The Indiana Court of Appeals found the Hancock County Board of Commissioners was not liable for the way an intersection was designed but found there was an issue of material fact as to whether the county should have installed warning signs there. A man was killed at the intersection in 2009 in a crash with another vehicle, triggering a lawsuit.
Phillip Jones was driving a truck on County Road 400 West when he struck a car driven by 17-year-old Jacqueline Thomas on County Road 200 North. Jones died as a result of the crash. Drivers on 400 West weren’t required to stop at the intersection, but those on but 200 North were. Thomas had crept up a little bit in the intersection to see if drivers were coming before her car was hit by Jones, who died in the crash.

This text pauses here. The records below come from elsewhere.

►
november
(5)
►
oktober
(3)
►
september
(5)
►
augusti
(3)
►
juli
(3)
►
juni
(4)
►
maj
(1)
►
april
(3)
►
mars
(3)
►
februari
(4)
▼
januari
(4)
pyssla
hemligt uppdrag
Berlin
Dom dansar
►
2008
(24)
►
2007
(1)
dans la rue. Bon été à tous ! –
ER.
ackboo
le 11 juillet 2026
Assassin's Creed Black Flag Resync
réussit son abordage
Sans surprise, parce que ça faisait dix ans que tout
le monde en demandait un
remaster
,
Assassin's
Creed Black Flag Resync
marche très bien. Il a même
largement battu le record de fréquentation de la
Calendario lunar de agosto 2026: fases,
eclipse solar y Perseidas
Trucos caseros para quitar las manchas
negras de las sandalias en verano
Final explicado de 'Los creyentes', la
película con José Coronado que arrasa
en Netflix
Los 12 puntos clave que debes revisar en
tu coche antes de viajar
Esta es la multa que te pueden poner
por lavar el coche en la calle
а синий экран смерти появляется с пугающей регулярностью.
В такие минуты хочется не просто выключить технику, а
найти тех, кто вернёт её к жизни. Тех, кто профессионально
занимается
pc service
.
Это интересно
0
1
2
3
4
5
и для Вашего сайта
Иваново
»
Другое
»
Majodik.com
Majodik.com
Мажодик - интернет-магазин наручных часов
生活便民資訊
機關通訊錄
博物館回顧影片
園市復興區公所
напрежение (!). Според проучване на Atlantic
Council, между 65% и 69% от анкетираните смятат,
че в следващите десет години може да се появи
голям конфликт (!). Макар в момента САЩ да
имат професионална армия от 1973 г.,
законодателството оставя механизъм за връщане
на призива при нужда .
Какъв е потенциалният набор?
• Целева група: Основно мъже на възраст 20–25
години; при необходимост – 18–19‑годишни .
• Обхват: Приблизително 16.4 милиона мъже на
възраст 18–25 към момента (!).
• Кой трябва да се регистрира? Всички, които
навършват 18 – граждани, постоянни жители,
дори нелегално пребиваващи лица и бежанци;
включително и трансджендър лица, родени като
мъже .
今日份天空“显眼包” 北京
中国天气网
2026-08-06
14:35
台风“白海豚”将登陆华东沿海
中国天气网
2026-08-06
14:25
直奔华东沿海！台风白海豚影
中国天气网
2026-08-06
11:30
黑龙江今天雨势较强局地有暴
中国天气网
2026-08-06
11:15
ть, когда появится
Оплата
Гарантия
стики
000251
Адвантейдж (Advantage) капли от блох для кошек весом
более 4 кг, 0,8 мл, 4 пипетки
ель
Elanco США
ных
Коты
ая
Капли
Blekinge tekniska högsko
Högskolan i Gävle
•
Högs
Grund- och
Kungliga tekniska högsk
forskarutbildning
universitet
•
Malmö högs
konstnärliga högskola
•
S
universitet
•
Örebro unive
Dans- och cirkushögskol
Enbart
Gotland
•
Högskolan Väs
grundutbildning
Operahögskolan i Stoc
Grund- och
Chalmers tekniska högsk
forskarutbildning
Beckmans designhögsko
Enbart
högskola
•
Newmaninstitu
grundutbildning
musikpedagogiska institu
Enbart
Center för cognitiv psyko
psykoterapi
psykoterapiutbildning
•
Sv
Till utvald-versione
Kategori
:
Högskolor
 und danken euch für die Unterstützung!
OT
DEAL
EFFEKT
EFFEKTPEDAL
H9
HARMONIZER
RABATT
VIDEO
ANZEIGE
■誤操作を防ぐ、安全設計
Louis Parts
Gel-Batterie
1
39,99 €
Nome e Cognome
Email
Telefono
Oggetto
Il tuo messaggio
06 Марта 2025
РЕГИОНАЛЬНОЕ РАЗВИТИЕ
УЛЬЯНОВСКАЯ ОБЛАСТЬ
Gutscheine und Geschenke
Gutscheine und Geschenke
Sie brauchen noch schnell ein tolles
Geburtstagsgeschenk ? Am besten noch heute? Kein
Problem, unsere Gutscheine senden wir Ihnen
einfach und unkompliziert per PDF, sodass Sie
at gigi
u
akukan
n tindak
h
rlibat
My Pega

Nikki Jones filed a wrongful death suit against the Hancock County Board of Commissioners representing her son, alleging the board and highway department owed a duty to protect the users of Hancock County roadways form dangerous conditions. The suit claimed the board did not monitor accidents at the intersection and breached its duty by not installing an alternative traffic control device there. The board said it was immune under the Indiana Tort Claims Act, especially Indiana Code 34-13-3-3(8). The trial court granted summary judgment for the board, saying it was immune from liability for failure to adopt an ordinance changing the traffic control devices and for the design of the roads.
In an opinion written by Judge Elaine Brown, the COA agreed that the board was not liable for design of the intersection. An ordinance was adopted in 1992 which provided CR 400 was a preferential through road where it intersected 200N. Because Indiana Code 34-13-3-3-3(8) says “A governmental entity or an employee acting within the scope of the employee’s employment is not liable if a loss results from the following: The adoption and enforcement of or failure to adopt or enforce a law unless the act of enforcement constitutes false arrest or false imprisonment,” the COA upheld the ruling that the board was exempt.
However, the COA did find summary judgment was inappropriate when it came to the installation of warning signs. The board did not ask for summary judgment on this issue and could have installed warning signs because those are not required to go through a legislative process before being installed. The COA remanded this part of the decision the trial court for further proceedings.
The case is Nikki Jones, as Personal Representative of the Estate of Phillip Matthew Jones v. Hancock County Board of Commissioners, 30A01-1506-CT-543.